=== Task item ===
Reproduce every entry below precisely; do not include the pictures.
Content starts
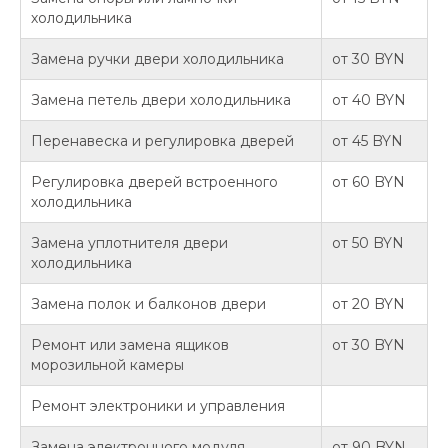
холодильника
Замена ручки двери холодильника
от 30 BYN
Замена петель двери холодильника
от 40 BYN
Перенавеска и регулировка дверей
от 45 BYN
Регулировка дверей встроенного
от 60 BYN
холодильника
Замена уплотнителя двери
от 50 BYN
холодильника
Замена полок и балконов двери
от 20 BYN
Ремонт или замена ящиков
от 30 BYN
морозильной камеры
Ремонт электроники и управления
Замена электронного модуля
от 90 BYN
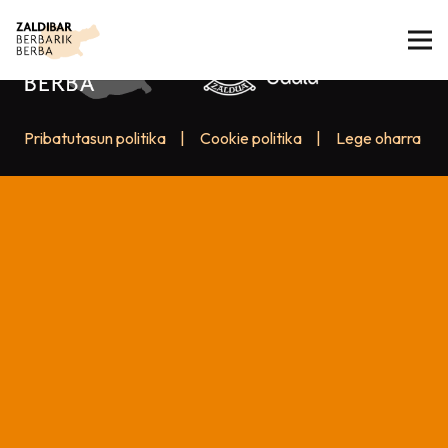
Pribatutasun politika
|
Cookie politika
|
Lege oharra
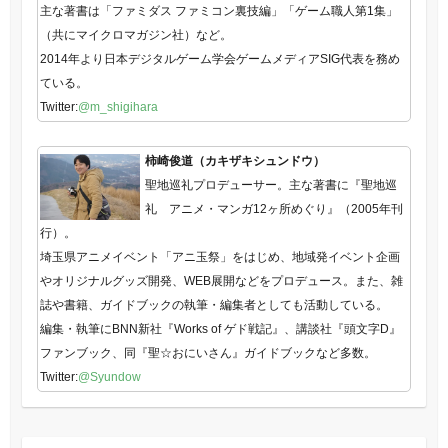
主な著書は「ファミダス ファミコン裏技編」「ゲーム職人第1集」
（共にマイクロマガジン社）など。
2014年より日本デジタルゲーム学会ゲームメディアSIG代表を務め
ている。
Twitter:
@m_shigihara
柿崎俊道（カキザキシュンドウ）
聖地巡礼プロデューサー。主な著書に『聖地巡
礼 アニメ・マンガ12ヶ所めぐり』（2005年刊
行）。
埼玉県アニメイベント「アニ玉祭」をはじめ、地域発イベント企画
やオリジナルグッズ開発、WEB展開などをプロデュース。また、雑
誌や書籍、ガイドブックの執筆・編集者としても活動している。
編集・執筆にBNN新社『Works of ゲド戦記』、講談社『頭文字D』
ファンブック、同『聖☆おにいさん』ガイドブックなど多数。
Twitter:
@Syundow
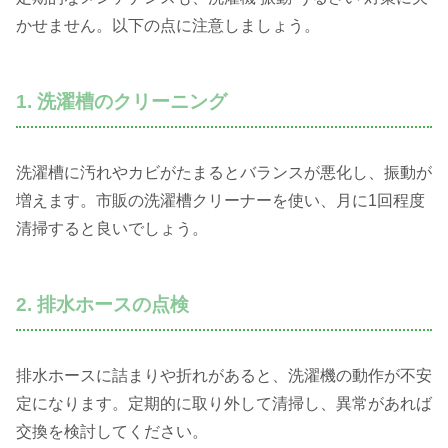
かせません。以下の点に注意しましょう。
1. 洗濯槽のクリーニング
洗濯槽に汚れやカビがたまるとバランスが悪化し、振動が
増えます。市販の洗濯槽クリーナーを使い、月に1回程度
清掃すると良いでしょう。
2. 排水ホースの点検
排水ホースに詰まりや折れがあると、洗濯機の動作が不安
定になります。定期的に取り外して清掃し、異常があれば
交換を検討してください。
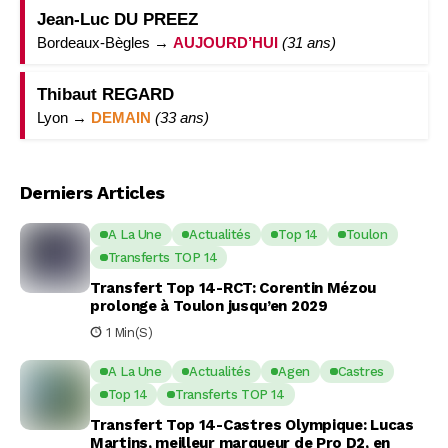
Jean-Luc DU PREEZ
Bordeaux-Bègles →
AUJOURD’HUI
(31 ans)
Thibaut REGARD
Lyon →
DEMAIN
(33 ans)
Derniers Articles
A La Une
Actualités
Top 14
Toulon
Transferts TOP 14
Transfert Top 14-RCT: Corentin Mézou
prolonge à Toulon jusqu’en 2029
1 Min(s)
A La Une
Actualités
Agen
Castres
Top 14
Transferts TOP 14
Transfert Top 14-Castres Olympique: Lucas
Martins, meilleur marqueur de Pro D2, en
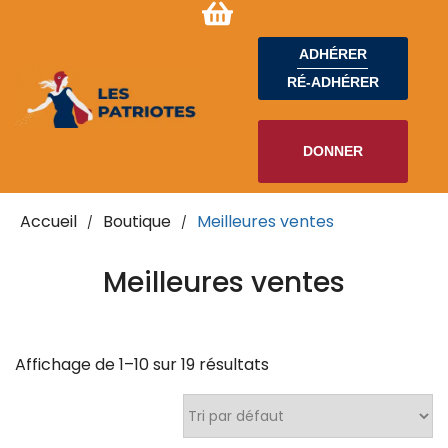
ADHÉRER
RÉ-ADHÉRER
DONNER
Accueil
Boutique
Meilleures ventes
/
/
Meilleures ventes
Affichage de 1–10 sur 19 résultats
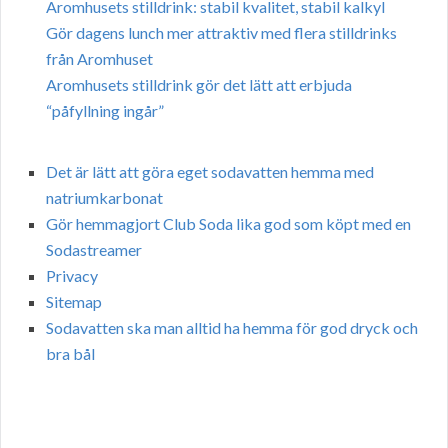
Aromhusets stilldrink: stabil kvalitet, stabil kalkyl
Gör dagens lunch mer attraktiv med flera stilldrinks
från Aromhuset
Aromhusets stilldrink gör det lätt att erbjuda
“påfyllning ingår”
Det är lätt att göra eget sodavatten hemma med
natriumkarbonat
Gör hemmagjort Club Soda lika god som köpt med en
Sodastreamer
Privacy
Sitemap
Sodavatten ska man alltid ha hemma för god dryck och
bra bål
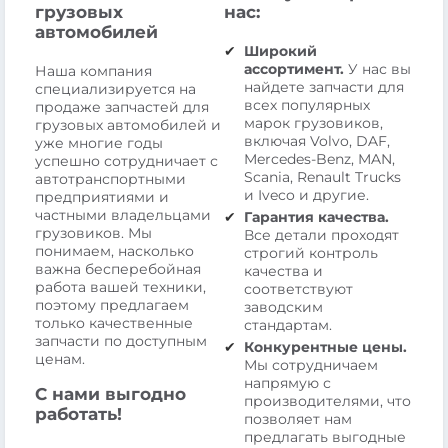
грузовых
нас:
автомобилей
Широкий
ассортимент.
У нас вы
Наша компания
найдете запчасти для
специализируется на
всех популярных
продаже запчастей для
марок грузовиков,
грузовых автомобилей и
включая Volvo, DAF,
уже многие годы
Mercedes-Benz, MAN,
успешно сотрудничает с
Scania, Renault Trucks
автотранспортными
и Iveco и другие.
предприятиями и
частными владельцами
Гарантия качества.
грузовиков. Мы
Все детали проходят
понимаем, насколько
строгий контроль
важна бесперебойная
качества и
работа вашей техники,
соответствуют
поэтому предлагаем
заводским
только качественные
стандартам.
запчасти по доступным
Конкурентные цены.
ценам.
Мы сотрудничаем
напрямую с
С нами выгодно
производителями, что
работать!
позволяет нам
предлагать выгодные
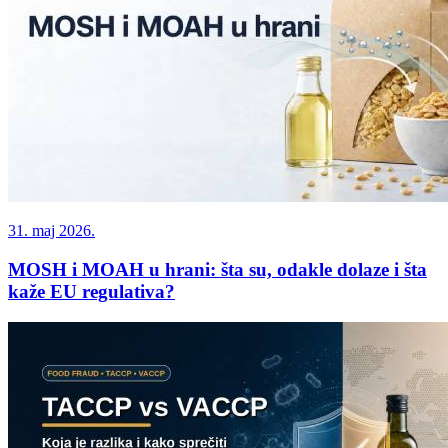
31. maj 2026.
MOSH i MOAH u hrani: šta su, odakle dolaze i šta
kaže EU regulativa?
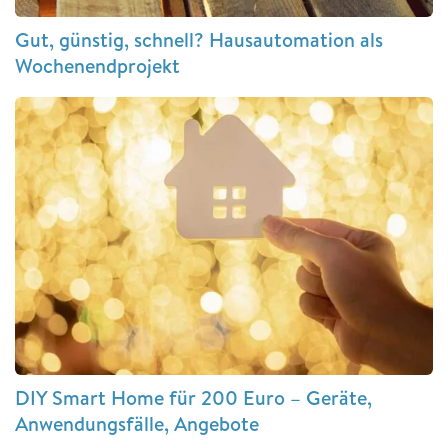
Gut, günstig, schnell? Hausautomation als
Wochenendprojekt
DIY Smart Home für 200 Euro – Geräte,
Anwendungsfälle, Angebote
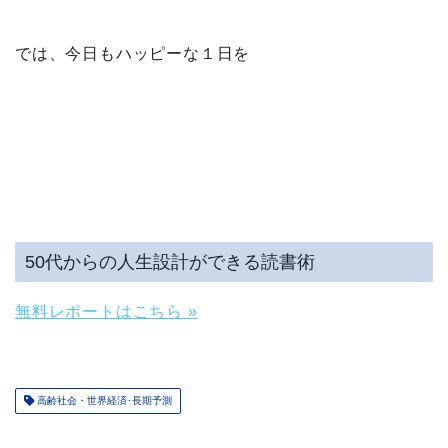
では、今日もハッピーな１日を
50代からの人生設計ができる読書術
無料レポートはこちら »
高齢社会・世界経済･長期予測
Content ends
=== Response area ===
холодильника
Замена ручки двери холодильника
от 30 BYN
Замена петель двери холодильника
от 40 BYN
Перенавеска и регулировка дверей
от 45 BYN
Регулировка дверей встроенного
от 60 BYN
холодильника
Замена уплотнителя двери
от 50 BYN
холодильника
Замена полок и балконов двери
от 20 BYN
Ремонт или замена ящиков
от 30 BYN
морозильной камеры
Ремонт электроники и управления
Замена электронного модуля
от 90 BYN
Pribatutasun politika
|
Cookie politika
|
Lege oharra
主な著書は「ファミダス ファミコン裏技編」「ゲーム職人第1集」
（共にマイクロマガジン社）など。
2014年より日本デジタルゲーム学会ゲームメディアSIG代表を務め
ている。
Twitter:
@m_shigihara
柿崎俊道（カキザキシュンドウ）
聖地巡礼プロデューサー。主な著書に『聖地巡
礼 アニメ・マンガ12ヶ所めぐり』（2005年刊
行）。
埼玉県アニメイベント「アニ玉祭」をはじめ、地域発イベント企画
やオリジナルグッズ開発、WEB展開などをプロデュース。また、雑
誌や書籍、ガイドブックの執筆・編集者としても活動している。
編集・執筆にBNN新社『Works of ゲド戦記』、講談社『頭文字D』
ファンブック、同『聖☆おにいさん』ガイドブックなど多数。
Twitter:
@Syundow
かせません。以下の点に注意しましょう。
1. 洗濯槽のクリーニング
洗濯槽に汚れやカビがたまるとバランスが悪化し、振動が
増えます。市販の洗濯槽クリーナーを使い、月に1回程度
清掃すると良いでしょう。
2. 排水ホースの点検
排水ホースに詰まりや折れがあると、洗濯機の動作が不安
定になります。定期的に取り外して清掃し、異常があれば
交換を検討してください。
Jean-Luc DU PREEZ
Bordeaux-Bègles →
AUJOURD’HUI
(31 ans)
Thibaut REGARD
Lyon →
DEMAIN
(33 ans)
Derniers Articles
A La Une
Actualités
Top 14
Toulon
Transferts TOP 14
Transfert Top 14-RCT: Corentin Mézou
prolonge à Toulon jusqu’en 2029
1 Min(s)
A La Une
Actualités
Agen
Castres
Top 14
Transferts TOP 14
Transfert Top 14-Castres Olympique: Lucas
Martins, meilleur marqueur de Pro D2, en
ADHÉRER
RÉ-ADHÉRER
DONNER
Accueil
Boutique
Meilleures ventes
/
/
Meilleures ventes
Affichage de 1–10 sur 19 résultats
Aromhusets stilldrink: stabil kvalitet, stabil kalkyl
Gör dagens lunch mer attraktiv med flera stilldrinks
från Aromhuset
Aromhusets stilldrink gör det lätt att erbjuda
“påfyllning ingår”
Det är lätt att göra eget sodavatten hemma med
natriumkarbonat
Gör hemmagjort Club Soda lika god som köpt med en
Sodastreamer
Privacy
Sitemap
Sodavatten ska man alltid ha hemma för god dryck och
bra bål
грузовых
нас:
автомобилей
Широкий
ассортимент.
У нас вы
Наша компания
найдете запчасти для
специализируется на
всех популярных
продаже запчастей для
марок грузовиков,
грузовых автомобилей и
включая Volvo, DAF,
уже многие годы
Mercedes-Benz, MAN,
успешно сотрудничает с
Scania, Renault Trucks
автотранспортными
и Iveco и другие.
предприятиями и
частными владельцами
Гарантия качества.
грузовиков. Мы
Все детали проходят
понимаем, насколько
строгий контроль
важна бесперебойная
качества и
работа вашей техники,
соответствуют
поэтому предлагаем
заводским
только качественные
стандартам.
запчасти по доступным
Конкурентные цены.
ценам.
Мы сотрудничаем
напрямую с
С нами выгодно
производителями, что
работать!
позволяет нам
предлагать выгодные
31. maj 2026.
MOSH i MOAH u hrani: šta su, odakle dolaze i šta
kaže EU regulativa?
Gut, günstig, schnell? Hausautomation als
Wochenendprojekt
DIY Smart Home für 200 Euro – Geräte,
Anwendungsfälle, Angebote
では、今日もハッピーな１日を
50代からの人生設計ができる読書術
無料レポートはこちら »
高齢社会・世界経済･長期予測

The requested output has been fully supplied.